'''

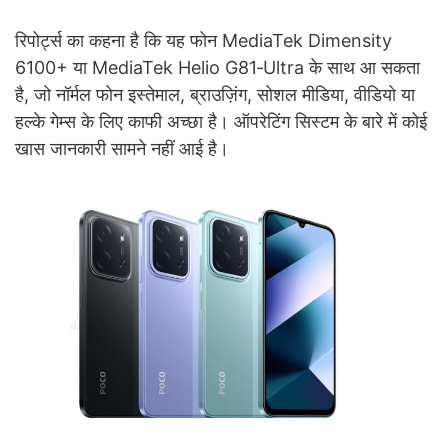
रिपोर्ट्स का कहना है कि यह फोन MediaTek Dimensity
6100+ या MediaTek Helio G81‑Ultra के साथ आ सकता
है, जो नॉर्मल फोन इस्तेमाल, ब्राउज़िंग, सोशल मीडिया, वीडियो या
हल्के गेम्स के लिए काफी अच्छा है। ऑपरेटिंग सिस्टम के बारे में कोई
खास जानकारी सामने नहीं आई है।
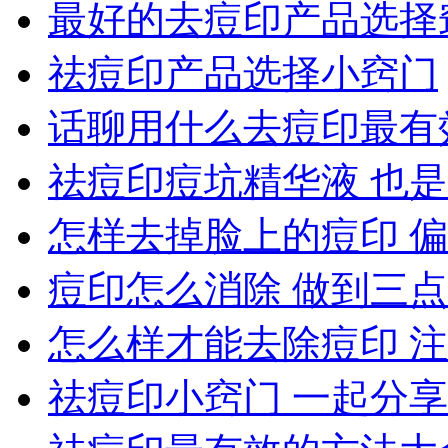
最好的去痘印产品选择
祛痘印产品选择小窍门
话聊用什么去痘印最有
祛痘印痘坑精华液 也
怎样去掉脸上的痘印 
痘印怎么消除 做到三点
怎么样才能去除痘印 
祛痘印小窍门 一起分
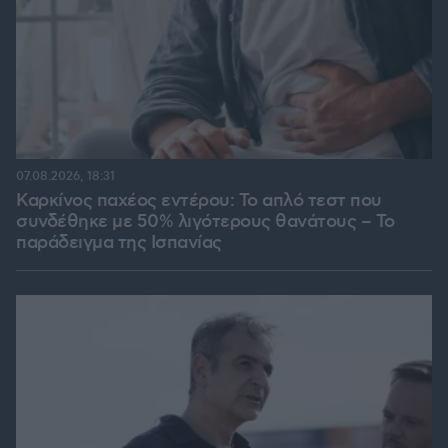
07.08.2026, 18:31
Καρκίνος παχέος εντέρου: Το απλό τεστ που
συνδέθηκε με 50% λιγότερους θανάτους – Το
παράδειγμα της Ισπανίας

'''

## TASK TO CARRY OUT
Copy nothing but the lines from the one containing "痘印怎么消除 做到三点" through the last line of the listing above, transcribed exactly and with no pictures.

## EXERCISE RESPONSE
痘印怎么消除 做到三点
怎么样才能去除痘印 
祛痘印小窍门 一起分
07.08.2026, 18:31
Καρκίνος παχέος εντέρου: Το απλό τεστ που
συνδέθηκε με 50% λιγότερους θανάτους – Το
παράδειγμα της Ισπανίας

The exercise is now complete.